About this task - Go over the data and copy out each line with "ADEME" in it.

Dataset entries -

▼▼▼

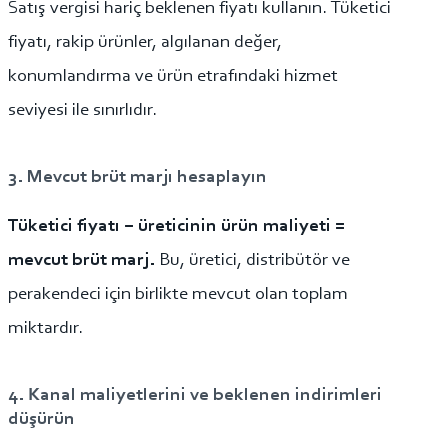
Satış vergisi hariç beklenen fiyatı kullanın. Tüketici
fiyatı, rakip ürünler, algılanan değer,
konumlandırma ve ürün etrafındaki hizmet
seviyesi ile sınırlıdır.
3. Mevcut brüt marjı hesaplayın
Tüketici fiyatı − üreticinin ürün maliyeti =
mevcut brüt marj.
Bu, üretici, distribütör ve
perakendeci için birlikte mevcut olan toplam
miktardır.
4. Kanal maliyetlerini ve beklenen indirimleri
düşürün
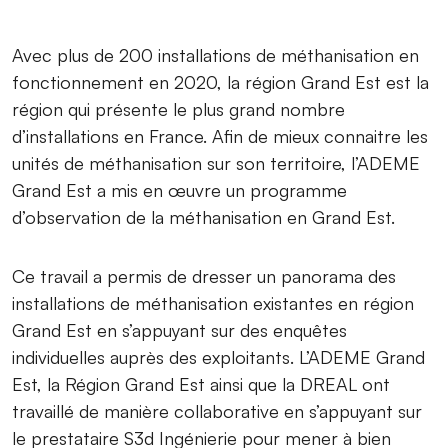
Avec plus de 200 installations de méthanisation en
fonctionnement en 2020, la région Grand Est est la
région qui présente le plus grand nombre
d’installations en France. Afin de mieux connaitre les
unités de méthanisation sur son territoire, l’ADEME
Grand Est a mis en œuvre un programme
d’observation de la méthanisation en Grand Est.
Ce travail a permis de dresser un panorama des
installations de méthanisation existantes en région
Grand Est en s’appuyant sur des enquêtes
individuelles auprès des exploitants. L’ADEME Grand
Est, la Région Grand Est ainsi que la DREAL ont
travaillé de manière collaborative en s’appuyant sur
le prestataire S3d Ingénierie pour mener à bien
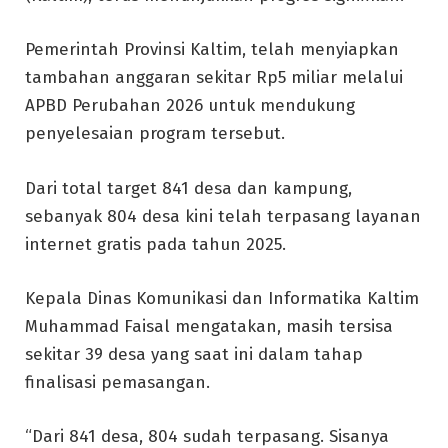
Pemerintah Provinsi Kaltim, telah menyiapkan
tambahan anggaran sekitar Rp5 miliar melalui
APBD Perubahan 2026 untuk mendukung
penyelesaian program tersebut.
Dari total target 841 desa dan kampung,
sebanyak 804 desa kini telah terpasang layanan
internet gratis pada tahun 2025.
Kepala Dinas Komunikasi dan Informatika Kaltim
Muhammad Faisal mengatakan, masih tersisa
sekitar 39 desa yang saat ini dalam tahap
finalisasi pemasangan.
“Dari 841 desa, 804 sudah terpasang. Sisanya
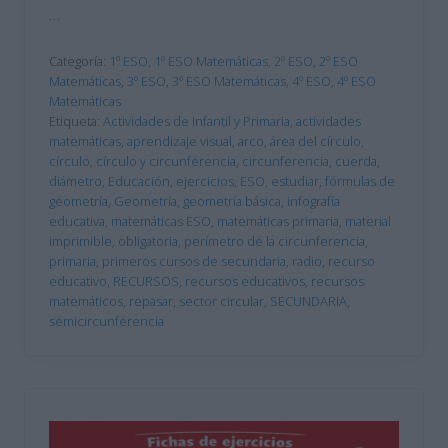
…
Categoría:
1º ESO
,
1º ESO Matemáticas
,
2º ESO
,
2º ESO
Matemáticas
,
3º ESO
,
3º ESO Matemáticas
,
4º ESO
,
4º ESO
Matemáticas
Etiqueta:
Actividades de Infantil y Primaria
,
actividades
matemáticas
,
aprendizaje visual
,
arco
,
área del círculo
,
círculo
,
círculo y circunferencia
,
circunferencia
,
cuerda
,
diámetro
,
Educación
,
ejercicios
,
ESO
,
estudiar
,
fórmulas de
geometría
,
Geometría
,
geometría básica
,
infografía
educativa
,
matemáticas ESO
,
matemáticas primaria
,
material
imprimible
,
obligatoria
,
perímetro de la circunferencia
,
primaria
,
primeros cursos de secundaria
,
radio
,
recurso
educativo
,
RECURSOS
,
recursos educativos
,
recursos
matemáticos
,
repasar
,
sector circular
,
SECUNDARIA
,
semicircunferencia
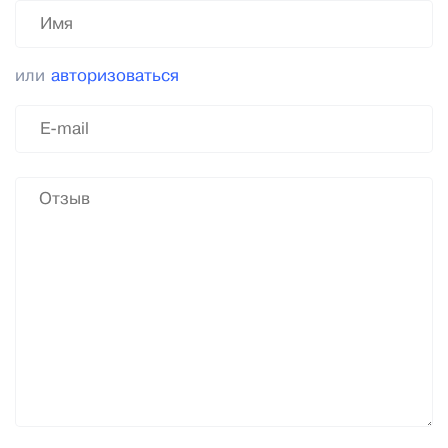
или
авторизоваться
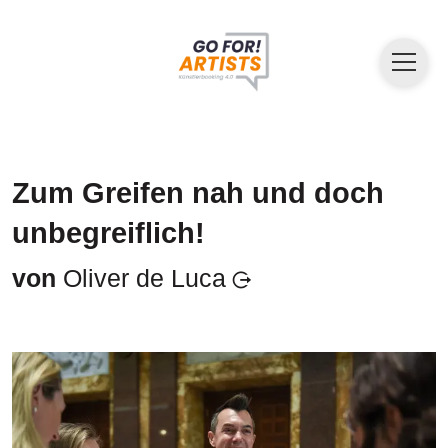
Zum Greifen nah und doch
unbegreiflich!
von
Oliver de Luca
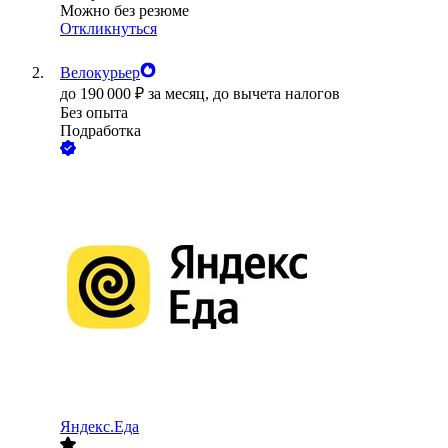
Можно без резюме
Откликнуться
Велокурьер
до
190 000
₽
за месяц,
до вычета налогов
Без опыта
Подработка
Яндекс.Еда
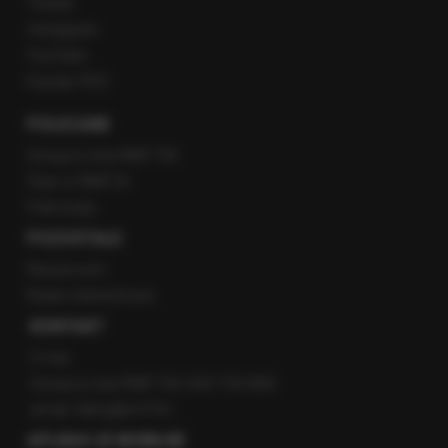
Twitter
Instagram
YouTube
Kanały RSS
POLECANE
Gorąca Linia RMF FM
Staż w RMF24
Patronaty
POZOSTAŁE
Newsroom
Radio internetowe
KONTAKT
O nas
Gorąca Linia RMF FM: 600 700 800
email: fakty@rmf.fm
APLIKACJE MOBILNE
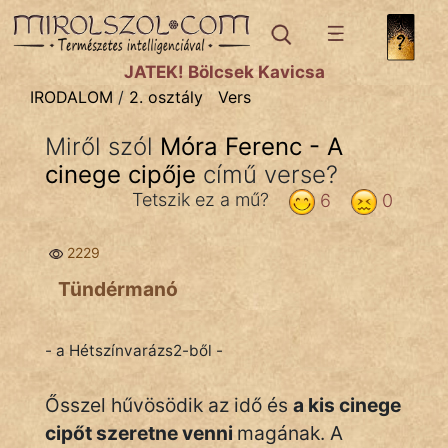
IRODALOM
témák:
JÁTÉK! Bölcsek Kavicsa
Dráma
IRODALOM
/
2. osztály
Vers
Elbeszélő
Miről szól
Móra Ferenc - A
Költemény
cinege cipője
című verse?
Eposz
Tetszik ez a mű?
6
0
Komédia
2229
Kötelező
Tündérmanó
Legenda
- a Hétszínvarázs2-ből -
Mese
Ősszel hűvösödik az idő és
a kis cinege
Mitológia
cipőt szeretne venni
magának. A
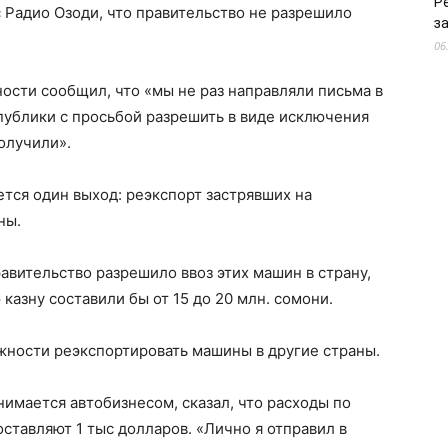
Р
с Радио Озоди, что правительство не разрешило
з
06
ости сообщил, что «мы не раз направляли письма в
публики с просьбой разрешить в виде исключения
получили».
ется один выход: реэкспорт застрявших на
ны.
авительство разрешило ввоз этих машин в страну,
азну составили бы от 15 до 20 млн. сомони.
ожности реэкспортировать машины в другие страны.
нимается автобизнесом, сказал, что расходы по
ставляют 1 тыс долларов. «Лично я отправил в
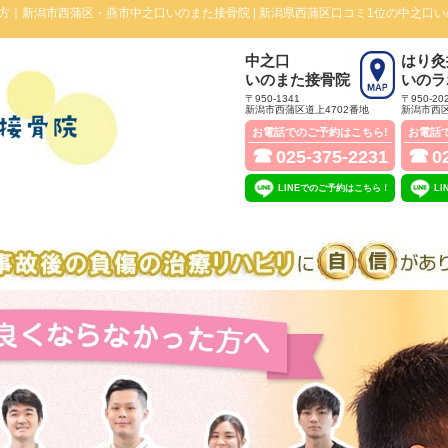
方｜新潟市西蒲区・燕市中之口いのまた接骨院 |
新潟県西蒲区口コミ1位の中之口
中之口
はり灸
いのまた接骨院
いのラ
〒950-1341
〒950-20
新潟市西蒲区道上4702番地
新潟市西区
お電話でのご予約はこちら!
お電話
☎
☎
025-375-2231
0
LINEでのご予約はこちら！
L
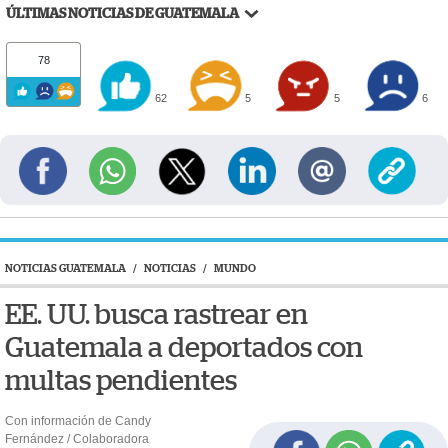
ÚLTIMAS NOTICIAS DE GUATEMALA
78
62
5
5
6
NOTICIAS GUATEMALA
/
NOTICIAS
/
MUNDO
EE. UU. busca rastrear en
Guatemala a deportados con
multas pendientes
Con información de Candy
Fernández / Colaboradora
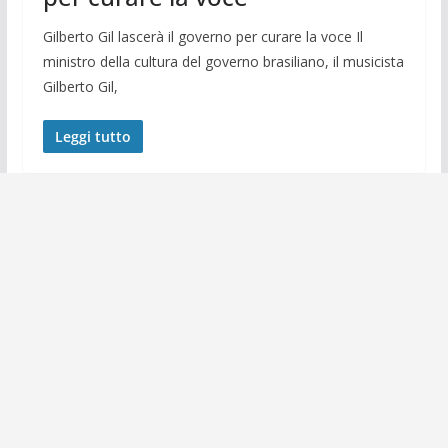
Gilberto Gil lascerà il governo per curare la voce Il
ministro della cultura del governo brasiliano, il musicista
Gilberto Gil,
Leggi tutto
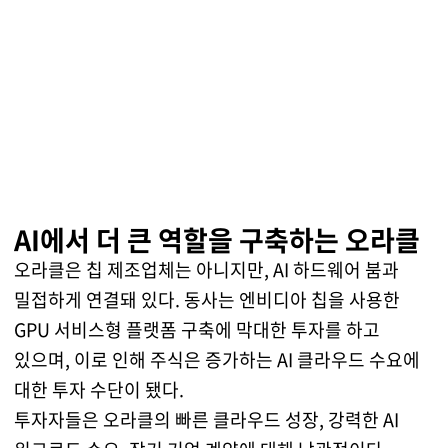
AI에서 더 큰 역할을 구축하는 오라클
오라클은 칩 제조업체는 아니지만, AI 하드웨어 붐과
밀접하게 연결돼 있다. 동사는 엔비디아 칩을 사용한
GPU 서비스형 플랫폼 구축에 막대한 투자를 하고
있으며, 이로 인해 주식은 증가하는 AI 클라우드 수요에
대한 투자 수단이 됐다.
투자자들은 오라클의 빠른 클라우드 성장, 강력한 AI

▲▲▲

Solution for this exercise -
unités de méthanisation sur son territoire, l’ADEME
individuelles auprès des exploitants. L’ADEME Grand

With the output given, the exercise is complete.